Records from a data source:
....................

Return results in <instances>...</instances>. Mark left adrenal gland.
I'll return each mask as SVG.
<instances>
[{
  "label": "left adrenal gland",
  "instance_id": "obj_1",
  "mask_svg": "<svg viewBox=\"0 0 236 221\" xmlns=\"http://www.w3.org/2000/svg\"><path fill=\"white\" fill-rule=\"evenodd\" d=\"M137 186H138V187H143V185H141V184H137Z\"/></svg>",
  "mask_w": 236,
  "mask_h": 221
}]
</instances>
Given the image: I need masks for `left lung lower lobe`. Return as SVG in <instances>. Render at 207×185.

....................

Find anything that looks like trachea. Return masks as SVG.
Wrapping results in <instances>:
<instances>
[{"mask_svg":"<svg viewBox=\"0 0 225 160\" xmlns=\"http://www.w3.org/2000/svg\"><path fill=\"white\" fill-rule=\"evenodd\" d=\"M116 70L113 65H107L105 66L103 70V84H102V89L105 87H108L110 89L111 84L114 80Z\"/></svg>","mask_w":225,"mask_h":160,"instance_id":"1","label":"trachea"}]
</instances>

....................

What needs to be done >> Set down, exactly as they stand above, the lines starting with the line with "Return results in" and going on through the line with "Given the image: I", and no others.

Result for this task >>
Return results in <instances>...</instances>. Mark left adrenal gland.
I'll return each mask as SVG.
<instances>
[{
  "label": "left adrenal gland",
  "instance_id": "obj_1",
  "mask_svg": "<svg viewBox=\"0 0 236 221\" xmlns=\"http://www.w3.org/2000/svg\"><path fill=\"white\" fill-rule=\"evenodd\" d=\"M137 186H138V187H143V185H141V184H137Z\"/></svg>",
  "mask_w": 236,
  "mask_h": 221
}]
</instances>
Given the image: I need masks for `left lung lower lobe`. Return as SVG in <instances>. Render at 207×185.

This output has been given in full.